- Task brief -
Once the line with "Joint Pain and Arthritis" is found in the data, output it and each following line exactly, up to and including the line with "Tailored Solutions for Your Busin", and nothing before or after.

- Given data -
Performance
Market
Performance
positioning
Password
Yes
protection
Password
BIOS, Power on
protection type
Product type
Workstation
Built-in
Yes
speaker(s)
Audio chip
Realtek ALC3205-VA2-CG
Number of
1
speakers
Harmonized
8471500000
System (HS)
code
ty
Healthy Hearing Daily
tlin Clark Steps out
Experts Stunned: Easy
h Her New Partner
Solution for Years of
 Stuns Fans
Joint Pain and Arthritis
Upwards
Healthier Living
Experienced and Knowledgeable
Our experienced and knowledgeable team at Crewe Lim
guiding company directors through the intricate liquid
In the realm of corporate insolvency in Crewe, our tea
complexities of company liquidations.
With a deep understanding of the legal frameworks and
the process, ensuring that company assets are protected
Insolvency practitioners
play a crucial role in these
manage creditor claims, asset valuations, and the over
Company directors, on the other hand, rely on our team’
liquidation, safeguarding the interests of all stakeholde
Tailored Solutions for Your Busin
* * *
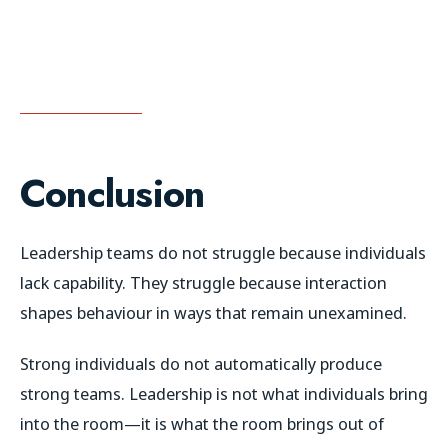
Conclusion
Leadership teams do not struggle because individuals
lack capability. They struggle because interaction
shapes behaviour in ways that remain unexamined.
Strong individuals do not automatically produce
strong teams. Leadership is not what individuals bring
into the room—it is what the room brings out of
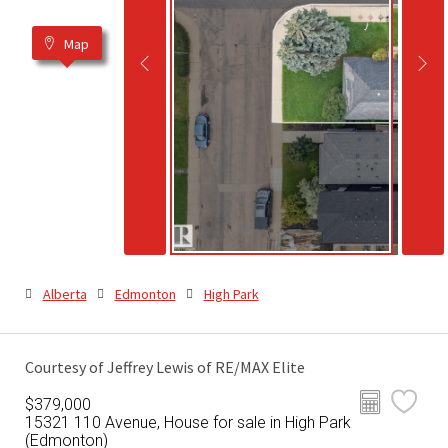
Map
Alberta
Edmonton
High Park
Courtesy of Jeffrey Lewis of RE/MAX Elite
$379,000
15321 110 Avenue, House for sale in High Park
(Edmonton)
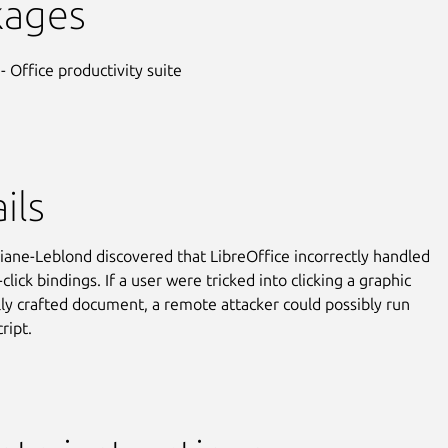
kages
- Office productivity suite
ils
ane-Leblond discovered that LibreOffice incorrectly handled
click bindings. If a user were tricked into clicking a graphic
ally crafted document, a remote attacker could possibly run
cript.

- Final answer -
Joint Pain and Arthritis
Upwards
Healthier Living
Experienced and Knowledgeable
Our experienced and knowledgeable team at Crewe Lim
guiding company directors through the intricate liquid
In the realm of corporate insolvency in Crewe, our tea
complexities of company liquidations.
With a deep understanding of the legal frameworks and
the process, ensuring that company assets are protected
Insolvency practitioners
play a crucial role in these
manage creditor claims, asset valuations, and the over
Company directors, on the other hand, rely on our team’
liquidation, safeguarding the interests of all stakeholde
Tailored Solutions for Your Busin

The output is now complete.